Important Progress

21st November 2014 By: Terence Creamer - Creamer Media Editor

Important Progress

Given the prevailing uncertainty about Eskom’s ability to keep the lights on, it came as something of a relief to hear that the bidding process for the long-awaited ‘baseload coal’ independent power producer (IPP) procurement programme is set to begin shortly and that it will be followed by a bidding process, in early 2015, for cogeneration projects.

It was equally heartening to hear that progress is being made on the Gas Utilisation Master Plan, or Gump, which will guide gas- related infrastructure decisions and open the way for a possible gas-to-power IPP programme.

The bearer of these good tidings is the National Treasury’s senior project adviser, Karen Breytenbach, who has been intimately involved with the IPP office that has overseen the much-praised Renewable Energy Independent Power Producer Procurement Programme (REIPPPP).
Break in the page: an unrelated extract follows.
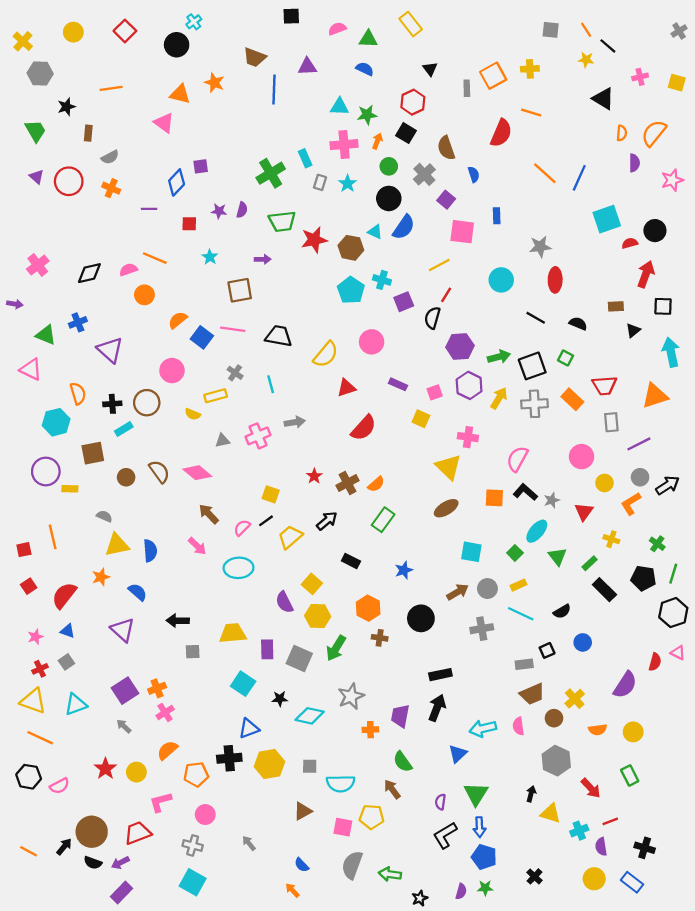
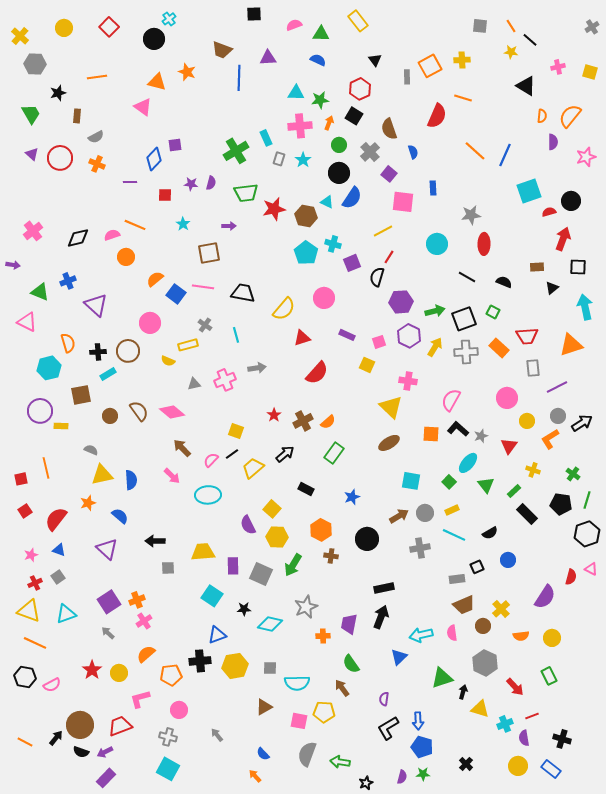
green triangle: (476, 794) -> (442, 678), moved, turned 40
Her affirmation that more is to come follows on from Finance Minister Nhlanhla Nene’s Medium-Term Budget Policy Statement address to Parliament in October when he revealed that the IPP programme, which had hitherto focused on renewable energy, would be extended to include 2 500 MW of coal projects and 800 MW of cogeneration.

The REIPPPP has, to date, facilitated the procurement of nearly 4 000 MW of mostly wind and solar projects and stimulated around R120-billion in private-sector investment into the domestic electricity sector.

However, the programme has run into some recent snags, which has delayed financial close for the third bid window projects. The main area of blockage relates to grid connection, which could also have a knock-on effect on the fourth bid-window schedule, as well as the baseload programme.

But Breytenbach reports that the IPP office is working closely with Eskom to understand the connection constraints and that there is now fairly good visibility of the areas that could still be connected. There is a dilemma, however, in communicating these to the market, as it could lead to inflated land-acquisition costs in those areas seen as being prospective for new projects.

Nevertheless, she indicates that government is keen to find a way of sharing the information so as to ensure that IPPs do not bid on projects – baseload or renewables – that have little prospect of being connected to the grid in the short term.

Eskom has confirmed that it is becoming increasingly difficult and expensive to integrate IPP projects, with the easy-to-connect projects having been selected during the first two bid windows under the REIPPPP – Eskom has connected a total of 32 bid window one and two projects with a combined capacity of over 1 600 MW.

The utility will consider ‘self-build’ solutions on a case-by-case basis, but the cost sharing and ownership framework remains vague.

Arguably, this is the most important issue to be resolved in the coming months so that it does not undermine the upcoming bidding processes – processes that are now so crucial to ensuring that new capacity is injected into an electricity environment that is currently weighing down the outlook for economic growth and development.